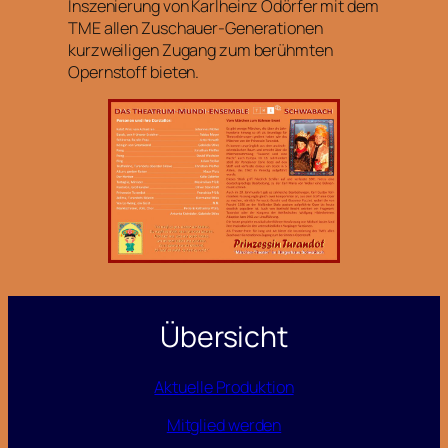
Inszenierung von Karlheinz Odörfer mit dem
TME allen Zuschauer-Generationen
kurzweiligen Zugang zum berühmten
Opernstoff bieten.
Übersicht
Aktuelle Produktion
Mitglied werden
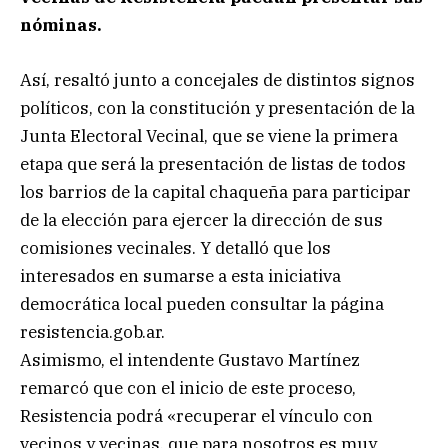
nóminas.
Así, resaltó junto a concejales de distintos signos
políticos, con la constitución y presentación de la
Junta Electoral Vecinal, que se viene la primera
etapa que será la presentación de listas de todos
los barrios de la capital chaqueña para participar
de la elección para ejercer la dirección de sus
comisiones vecinales. Y detalló que los
interesados en sumarse a esta iniciativa
democrática local pueden consultar la página
resistencia.gob.ar.
Asimismo, el intendente Gustavo Martínez
remarcó que con el inicio de este proceso,
Resistencia podrá «recuperar el vínculo con
vecinos y vecinas, que para nosotros es muy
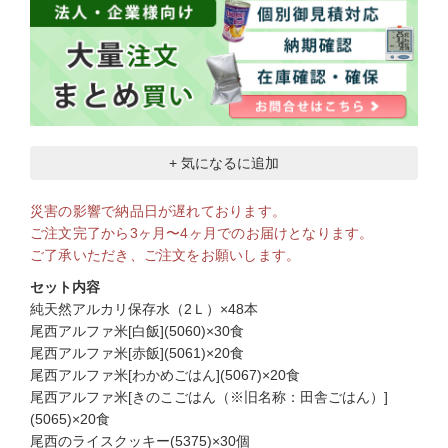
+ 気になるに追加
災害の影響で納品日が遅れております。
ご注文完了から3ヶ月〜4ヶ月でのお届けとなります。
ご了承いただき、ご注文をお願いします。
セット内容
純天然アルカリ保存水（2Ｌ）×48本
尾西アルファ米[白飯](5060)×30食
尾西アルファ米[赤飯](5061)×20食
尾西アルファ米[わかめごはん](5067)×20食
尾西アルファ米[きのこごはん（※旧名称：田舎ごはん）]
(5065)×20食
尾西のライスクッキー(5375)×30個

**Activity:** Using the listing above, say how many of its lines contain "presentación", and give no other words.

**Solution for this task:** 2